PZ: Wenn man von diesen Ergebnissen ausgeht, wäre der übergewichtige Mensch dann nicht weit weniger selbst für sein Übergewicht verantwortlich, als man bislang dachte?
Seufert: Diese Aussage ist sicherlich richtig. Dennoch gibt es eine große Zahl von übergewichtigen Menschen, die niemals einen Diabetes mellitus entwickeln. Man muss also in jedem Fall davon ausgehen, dass noch eine Vielzahl von anderen Faktoren zur Entwicklung der Erkrankung beitragen. Dennoch ist der Übergewichtige nicht völlig aus der Verantwortung genommen. Nach neueren Ergebnissen reduziert eine Gewichtsreduktion die Leptinresistenz im Gehirn. Möglicherweise erwerben bestimmte Patienten die fehlende Leptinkontrolle, weil Übergewicht und eine genetischen Veranlagung zusammenkommen.
PZ: Wie lange wird man warten müssen, bis Arzneimittel auf den Markt kommen, die die Leptinwirkung gezielt beeinflussen können?
Seufert: Zunächst muss man den molekularen Defekt identifizieren, um spezifische Medikamente zu entwickeln. Eigentlich wirkt jedes Antidiabetikum auch auf den Leptin-Regulationskreis. Das gilt natürlich auch für exogen zugeführtes Insulin. Ein relativ neuer Trend sind die Insulinsensitizer, wie Proglitazon oder Rosigliton, die die Insulinsensitivität im Fettgewebe erhöhen und sekundär auch zur Lipogenese führen. Wahrscheinlich steigen dann ebenfalls die Leptinspiegel. Ob das Ganze einen langfristig einen positiven oder negativen Einfluss auf den Leptin-Regulationskreis hat, ist noch nicht geklärt. Allerdings gibt es neuere experimentelle Hinweise, dass die Thiazolodindione auch direkt an der Insulin produzierenden b-Zelle wirken und die Funktion dieser Zellen verbessern können.
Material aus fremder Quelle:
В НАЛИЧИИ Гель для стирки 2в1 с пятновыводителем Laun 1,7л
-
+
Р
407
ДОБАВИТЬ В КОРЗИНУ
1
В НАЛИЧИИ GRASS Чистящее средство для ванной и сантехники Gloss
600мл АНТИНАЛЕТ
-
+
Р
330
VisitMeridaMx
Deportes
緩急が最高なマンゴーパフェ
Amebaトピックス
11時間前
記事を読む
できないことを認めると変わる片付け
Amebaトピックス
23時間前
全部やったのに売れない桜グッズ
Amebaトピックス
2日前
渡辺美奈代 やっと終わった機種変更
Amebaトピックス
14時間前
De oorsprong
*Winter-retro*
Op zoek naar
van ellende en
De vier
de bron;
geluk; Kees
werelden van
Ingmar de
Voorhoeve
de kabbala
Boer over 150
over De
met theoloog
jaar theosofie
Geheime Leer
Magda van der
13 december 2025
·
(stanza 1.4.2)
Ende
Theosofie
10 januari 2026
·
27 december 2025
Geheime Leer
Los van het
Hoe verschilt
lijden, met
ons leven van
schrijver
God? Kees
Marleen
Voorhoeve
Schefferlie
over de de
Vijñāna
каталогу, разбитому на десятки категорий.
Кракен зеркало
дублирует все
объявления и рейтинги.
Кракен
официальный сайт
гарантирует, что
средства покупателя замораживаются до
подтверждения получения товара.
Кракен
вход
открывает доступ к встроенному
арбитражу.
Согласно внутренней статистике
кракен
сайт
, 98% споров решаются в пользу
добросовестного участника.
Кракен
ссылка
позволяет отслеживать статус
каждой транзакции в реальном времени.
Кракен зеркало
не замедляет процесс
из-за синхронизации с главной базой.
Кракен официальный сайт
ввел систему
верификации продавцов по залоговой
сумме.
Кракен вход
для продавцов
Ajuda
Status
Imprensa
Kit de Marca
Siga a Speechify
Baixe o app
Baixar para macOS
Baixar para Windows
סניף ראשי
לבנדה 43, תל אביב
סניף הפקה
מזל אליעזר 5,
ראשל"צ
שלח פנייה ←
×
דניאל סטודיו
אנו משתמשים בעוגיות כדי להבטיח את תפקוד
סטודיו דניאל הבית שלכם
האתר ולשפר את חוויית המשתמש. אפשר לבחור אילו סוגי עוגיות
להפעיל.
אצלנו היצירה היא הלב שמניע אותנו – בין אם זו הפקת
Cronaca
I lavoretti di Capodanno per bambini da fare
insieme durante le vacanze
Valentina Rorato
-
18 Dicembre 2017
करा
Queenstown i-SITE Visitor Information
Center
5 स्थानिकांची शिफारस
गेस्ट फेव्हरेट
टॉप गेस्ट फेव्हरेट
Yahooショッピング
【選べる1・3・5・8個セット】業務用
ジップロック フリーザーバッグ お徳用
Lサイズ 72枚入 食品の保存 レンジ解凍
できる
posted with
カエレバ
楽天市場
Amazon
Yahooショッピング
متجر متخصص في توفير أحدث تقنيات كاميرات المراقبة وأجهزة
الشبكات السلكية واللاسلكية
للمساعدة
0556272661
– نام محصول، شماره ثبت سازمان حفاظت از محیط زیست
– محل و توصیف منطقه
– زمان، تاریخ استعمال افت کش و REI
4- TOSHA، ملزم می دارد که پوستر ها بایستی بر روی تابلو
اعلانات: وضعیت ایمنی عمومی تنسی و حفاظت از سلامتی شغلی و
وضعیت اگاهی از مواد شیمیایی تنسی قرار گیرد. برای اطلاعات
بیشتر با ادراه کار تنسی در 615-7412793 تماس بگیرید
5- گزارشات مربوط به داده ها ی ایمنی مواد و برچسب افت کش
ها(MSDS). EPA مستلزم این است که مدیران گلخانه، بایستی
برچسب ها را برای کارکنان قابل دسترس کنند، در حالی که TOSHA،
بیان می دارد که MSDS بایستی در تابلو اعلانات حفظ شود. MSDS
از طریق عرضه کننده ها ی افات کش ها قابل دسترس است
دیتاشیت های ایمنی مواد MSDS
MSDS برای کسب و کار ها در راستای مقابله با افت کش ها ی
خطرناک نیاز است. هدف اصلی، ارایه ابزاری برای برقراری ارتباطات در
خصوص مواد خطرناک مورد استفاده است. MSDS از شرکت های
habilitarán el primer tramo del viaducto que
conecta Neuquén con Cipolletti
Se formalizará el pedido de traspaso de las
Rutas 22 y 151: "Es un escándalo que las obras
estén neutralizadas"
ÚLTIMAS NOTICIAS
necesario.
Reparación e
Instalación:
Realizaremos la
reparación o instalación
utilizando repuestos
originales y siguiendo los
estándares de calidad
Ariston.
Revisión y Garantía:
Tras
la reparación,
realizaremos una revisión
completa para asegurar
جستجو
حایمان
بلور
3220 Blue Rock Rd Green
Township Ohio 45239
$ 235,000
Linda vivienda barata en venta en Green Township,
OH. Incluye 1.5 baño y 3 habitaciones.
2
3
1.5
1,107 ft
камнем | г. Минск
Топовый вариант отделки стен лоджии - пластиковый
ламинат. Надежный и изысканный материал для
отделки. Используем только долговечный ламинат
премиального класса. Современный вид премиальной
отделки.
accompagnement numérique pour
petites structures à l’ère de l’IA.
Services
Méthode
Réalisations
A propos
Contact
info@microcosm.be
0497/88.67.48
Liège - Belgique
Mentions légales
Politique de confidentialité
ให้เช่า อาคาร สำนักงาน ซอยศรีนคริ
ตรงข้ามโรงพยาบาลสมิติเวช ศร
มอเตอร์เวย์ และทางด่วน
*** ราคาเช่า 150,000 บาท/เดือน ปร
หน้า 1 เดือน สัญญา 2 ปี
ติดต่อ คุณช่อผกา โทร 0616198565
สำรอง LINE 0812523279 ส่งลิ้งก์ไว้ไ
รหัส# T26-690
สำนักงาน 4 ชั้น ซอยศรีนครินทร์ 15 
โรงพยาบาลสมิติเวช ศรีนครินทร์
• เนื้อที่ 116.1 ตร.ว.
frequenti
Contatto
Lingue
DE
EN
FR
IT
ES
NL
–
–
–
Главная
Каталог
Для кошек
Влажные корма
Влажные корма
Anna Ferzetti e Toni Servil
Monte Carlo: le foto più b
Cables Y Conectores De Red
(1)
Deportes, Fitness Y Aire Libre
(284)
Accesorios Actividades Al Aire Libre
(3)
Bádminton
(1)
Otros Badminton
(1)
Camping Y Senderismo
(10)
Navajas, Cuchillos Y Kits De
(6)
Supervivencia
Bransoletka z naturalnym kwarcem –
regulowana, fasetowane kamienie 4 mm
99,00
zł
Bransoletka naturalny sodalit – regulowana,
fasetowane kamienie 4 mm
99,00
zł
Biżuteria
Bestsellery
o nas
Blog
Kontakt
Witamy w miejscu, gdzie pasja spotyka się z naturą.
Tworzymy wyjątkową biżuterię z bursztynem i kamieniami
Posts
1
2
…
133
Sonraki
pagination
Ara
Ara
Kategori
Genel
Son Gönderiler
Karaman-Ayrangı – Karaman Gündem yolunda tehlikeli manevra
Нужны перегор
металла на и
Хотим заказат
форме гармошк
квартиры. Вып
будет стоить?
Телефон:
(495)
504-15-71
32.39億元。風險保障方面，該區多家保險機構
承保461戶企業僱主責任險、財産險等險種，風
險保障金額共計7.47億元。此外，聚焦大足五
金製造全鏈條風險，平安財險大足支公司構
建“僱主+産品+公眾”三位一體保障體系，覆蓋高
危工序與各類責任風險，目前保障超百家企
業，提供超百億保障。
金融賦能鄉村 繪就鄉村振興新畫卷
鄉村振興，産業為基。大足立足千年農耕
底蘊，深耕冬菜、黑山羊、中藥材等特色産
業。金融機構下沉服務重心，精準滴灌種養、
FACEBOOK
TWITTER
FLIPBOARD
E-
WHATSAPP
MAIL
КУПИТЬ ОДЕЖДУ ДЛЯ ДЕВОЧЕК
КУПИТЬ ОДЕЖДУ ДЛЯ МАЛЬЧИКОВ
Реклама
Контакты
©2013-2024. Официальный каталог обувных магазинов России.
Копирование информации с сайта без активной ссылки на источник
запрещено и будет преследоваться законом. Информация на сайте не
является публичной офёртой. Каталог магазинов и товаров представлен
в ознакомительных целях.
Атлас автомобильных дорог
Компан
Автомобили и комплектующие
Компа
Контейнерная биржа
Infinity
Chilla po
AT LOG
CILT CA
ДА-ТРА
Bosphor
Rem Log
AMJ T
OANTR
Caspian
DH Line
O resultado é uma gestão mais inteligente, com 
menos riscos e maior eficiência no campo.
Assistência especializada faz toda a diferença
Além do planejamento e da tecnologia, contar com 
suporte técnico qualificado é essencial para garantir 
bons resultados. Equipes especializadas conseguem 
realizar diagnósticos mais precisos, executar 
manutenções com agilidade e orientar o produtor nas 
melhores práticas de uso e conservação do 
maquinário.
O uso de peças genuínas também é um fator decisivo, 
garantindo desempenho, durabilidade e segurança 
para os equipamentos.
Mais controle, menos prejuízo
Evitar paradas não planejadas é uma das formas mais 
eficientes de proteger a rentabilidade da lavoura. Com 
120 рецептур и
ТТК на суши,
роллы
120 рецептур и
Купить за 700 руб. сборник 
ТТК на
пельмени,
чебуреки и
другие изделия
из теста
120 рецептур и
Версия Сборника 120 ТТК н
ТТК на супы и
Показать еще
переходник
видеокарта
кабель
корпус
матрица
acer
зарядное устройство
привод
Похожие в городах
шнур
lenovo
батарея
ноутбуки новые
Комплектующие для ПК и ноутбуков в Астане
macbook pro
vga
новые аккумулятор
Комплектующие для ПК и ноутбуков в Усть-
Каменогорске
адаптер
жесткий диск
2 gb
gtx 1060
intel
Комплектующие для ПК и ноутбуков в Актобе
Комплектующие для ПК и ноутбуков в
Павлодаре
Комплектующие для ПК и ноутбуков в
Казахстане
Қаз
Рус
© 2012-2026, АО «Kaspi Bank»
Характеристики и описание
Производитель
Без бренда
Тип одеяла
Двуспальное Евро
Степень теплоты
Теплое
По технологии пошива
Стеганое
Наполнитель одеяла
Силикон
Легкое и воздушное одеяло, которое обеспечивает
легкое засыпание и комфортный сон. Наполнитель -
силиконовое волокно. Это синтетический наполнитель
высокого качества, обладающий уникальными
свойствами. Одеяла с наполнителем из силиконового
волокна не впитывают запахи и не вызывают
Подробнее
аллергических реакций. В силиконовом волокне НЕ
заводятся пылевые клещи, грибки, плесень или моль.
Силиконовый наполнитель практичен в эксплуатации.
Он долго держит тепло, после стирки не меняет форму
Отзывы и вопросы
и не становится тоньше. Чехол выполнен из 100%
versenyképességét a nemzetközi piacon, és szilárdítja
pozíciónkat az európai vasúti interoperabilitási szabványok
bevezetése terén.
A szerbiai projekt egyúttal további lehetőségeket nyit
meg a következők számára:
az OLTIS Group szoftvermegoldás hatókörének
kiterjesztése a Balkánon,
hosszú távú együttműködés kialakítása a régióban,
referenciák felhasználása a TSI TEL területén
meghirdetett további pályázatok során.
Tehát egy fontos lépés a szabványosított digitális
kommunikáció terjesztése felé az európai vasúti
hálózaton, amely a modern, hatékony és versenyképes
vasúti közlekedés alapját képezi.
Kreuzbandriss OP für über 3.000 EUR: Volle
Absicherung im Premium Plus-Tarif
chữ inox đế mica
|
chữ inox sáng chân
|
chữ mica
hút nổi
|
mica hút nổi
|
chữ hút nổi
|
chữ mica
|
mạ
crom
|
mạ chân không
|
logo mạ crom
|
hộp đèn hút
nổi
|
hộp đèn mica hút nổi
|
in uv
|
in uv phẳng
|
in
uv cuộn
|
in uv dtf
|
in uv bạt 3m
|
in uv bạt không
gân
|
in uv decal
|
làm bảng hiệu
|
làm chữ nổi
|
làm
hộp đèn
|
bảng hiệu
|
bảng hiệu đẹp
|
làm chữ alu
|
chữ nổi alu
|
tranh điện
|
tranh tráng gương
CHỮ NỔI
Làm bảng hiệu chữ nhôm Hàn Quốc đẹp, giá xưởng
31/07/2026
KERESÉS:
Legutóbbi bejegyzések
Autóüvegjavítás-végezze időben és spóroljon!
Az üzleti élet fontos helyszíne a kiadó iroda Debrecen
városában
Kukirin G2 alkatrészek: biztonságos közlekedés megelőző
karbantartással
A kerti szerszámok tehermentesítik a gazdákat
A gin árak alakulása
Nach meiner Einschätzung bleibt jedoch abzuwarten, ob langfristig hierdurch ein positiver Einfluss auf das endokrine Pankreas erzielt werden kann, also die Insulinsekretion besser reguliert wird.
Für die Entwicklung neuer Substanzen, die speziell die Leptinwirkung am Pankreas wiederherstellen, lässt sich noch kein genauer Zeitrahmen setzen. Das Ganze wird nach wie vor stark beforscht. Vor allem in den USA, weil dort die Bereitschaft zur medikamentösen Intervention bei Übergewicht wesentlich höher ist als bei uns in Deutschland.
Leptin als Medikament hat in höherer Dosierung deutliche Nebenwirkungen. Es gibt jedoch synthetische und halbsynthetische Substanzen, die die Leptinwirkung imitieren und ebenfalls am Leptinrezeptor wirken.